Over the week ending February 20, the bitcoin futures traded on the CBOE experienced a slight drop in the number of open contracts, to 6,032 from 6,050, according to the report filed by the Commodity Futures Trading Commission (CFTC).
The net short position held by the bigger players increased from 1,608 to 1,833 contracts over the period, as both long and short positions were down from 3,630 to 3,389 contracts and from 5,238 to 5,222 contracts. The net short position held by the institutional investors decreased from 255 to 104 contracts.
As for the smaller players, their net long position over the same week increased from 1,608 to 1,833 contracts, whereas long positions were up from 2,412 to 2,574 contracts, while short positions decreased from 804 to 741 contracts.
By the bigger players we here mean the participants obliged to submit regular reports to the commission, including brokers, externally financed investment funds, and others.
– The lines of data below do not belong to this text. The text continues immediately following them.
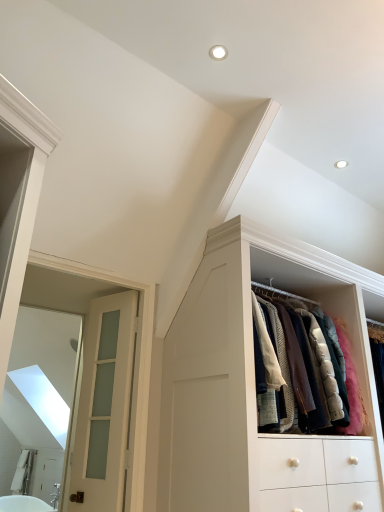 Question: Is white frosted glass door at left positioned with its back to white glossy bathtub at lower left?

Choices:
 (A) yes
 (B) no

Answer: (B)

Question: Is white frosted glass door at left taller than white glossy bathtub at lower left?

Choices:
 (A) yes
 (B) no

Answer: (A)

Question: Is white frosted glass door at left to the right of white glossy bathtub at lower left from the viewer's perspective?

Choices:
 (A) yes
 (B) no

Answer: (A)

Question: Is white frosted glass door at left behind white glossy bathtub at lower left?

Choices:
 (A) no
 (B) yes

Answer: (A)

Question: Considering the relative sizes of white frosted glass door at left and white glossy bathtub at lower left in the image provided, is white frosted glass door at left bigger than white glossy bathtub at lower left?

Choices:
 (A) yes
 (B) no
The figures above do not take into account the positions that are part of spread trading strategies, where traders open both short and long positions simultaneously.
The CBOE began trading bitcoin futures on December 12, followed by the CME Group on December 18. However, the CME Group data are still not reflected in the weekly CFTC report.
When assessing the difference in short and long positions of large and small players, it should be borne in mind that a short position in the bitcoin futures market does not necessarily mean that the trader’s forecast for the price of the underlying asset is negative.